Records That Changed My Life, Part III

frankzappa_ideal (9k image)Records that changed my life, in one way or another (1996-1999) | Part III :

– Prince’s symbol: My early memories of Prince were when I was maybe 6 or 7. I saw this tiny naked man on television crawling towards me. I remember there were doves and a bathtub. I think I was traumatized for life. That and really intrigued. I remember Prince’s singles that hit pop radio pretty gratuitously. However, I never owned a CD until I dated this girl my senior year of high school a year prior to 1996. We made out once to Prince’s symbol album.

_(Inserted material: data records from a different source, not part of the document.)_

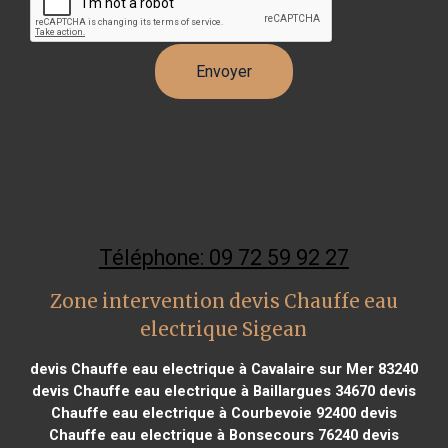
Téléphone: 09 72 59 92 27
Zone intervention devis Chauffe eau
electrique Sigean
devis Chauffe eau electrique à Cavalaire sur Mer 83240
devis Chauffe eau electrique à Baillargues 34670
devis
Chauffe eau electrique à Courbevoie 92400
devis
Chauffe eau electrique à Bonsecours 76240
devis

After the make out sessions I quickly hit up Tower and bought the CD. And since then, it’s proved to be a great record, even without the smooches. From there I bought the Best Of… triple disc set. I dont know what else you can say about him. He’s magical. He’s beyond talented. He was the first teenager to self-produce their debut album on Warner Bros Records. Plus he sings about sex a lot. He has a 26 inch waist. And sprinkles some good politics in there from time to time. And did i tell you that, that motherfucker could dance like it was nobody’s business. And for the past 6 years i’ve been trying to finish off my Prince collection. Only one more to go.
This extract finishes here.